• Study material
* * * * *

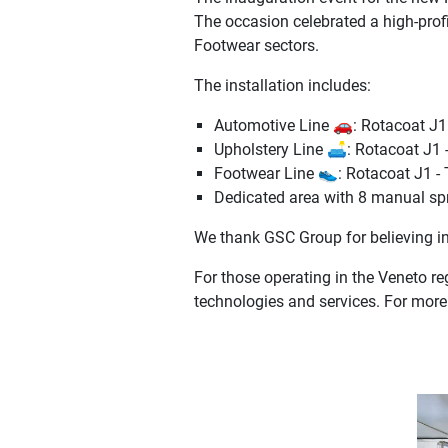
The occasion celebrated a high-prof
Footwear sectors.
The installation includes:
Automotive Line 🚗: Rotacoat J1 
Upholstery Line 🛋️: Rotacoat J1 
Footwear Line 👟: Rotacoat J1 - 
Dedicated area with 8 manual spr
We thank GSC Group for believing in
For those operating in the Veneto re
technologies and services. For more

* * * * *

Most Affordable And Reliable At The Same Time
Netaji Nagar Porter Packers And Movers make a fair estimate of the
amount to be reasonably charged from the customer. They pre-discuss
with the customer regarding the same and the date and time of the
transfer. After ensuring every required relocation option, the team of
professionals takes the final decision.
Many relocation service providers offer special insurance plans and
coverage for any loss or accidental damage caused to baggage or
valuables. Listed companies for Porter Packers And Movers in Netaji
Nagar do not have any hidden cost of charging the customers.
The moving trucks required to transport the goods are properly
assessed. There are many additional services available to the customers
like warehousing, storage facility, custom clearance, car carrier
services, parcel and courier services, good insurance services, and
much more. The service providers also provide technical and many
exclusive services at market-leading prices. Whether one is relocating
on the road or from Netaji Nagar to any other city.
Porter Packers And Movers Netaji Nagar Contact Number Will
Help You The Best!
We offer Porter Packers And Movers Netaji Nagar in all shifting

* * * * *

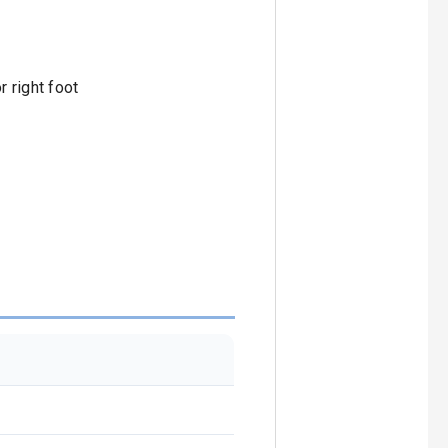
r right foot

* * * * *

• Activity
Copy each line above containing the string "Packers".

• Exercise result
Netaji Nagar Porter Packers And Movers make a fair estimate of the
valuables. Listed companies for Porter Packers And Movers in Netaji
Porter Packers And Movers Netaji Nagar Contact Number Will
We offer Porter Packers And Movers Netaji Nagar in all shifting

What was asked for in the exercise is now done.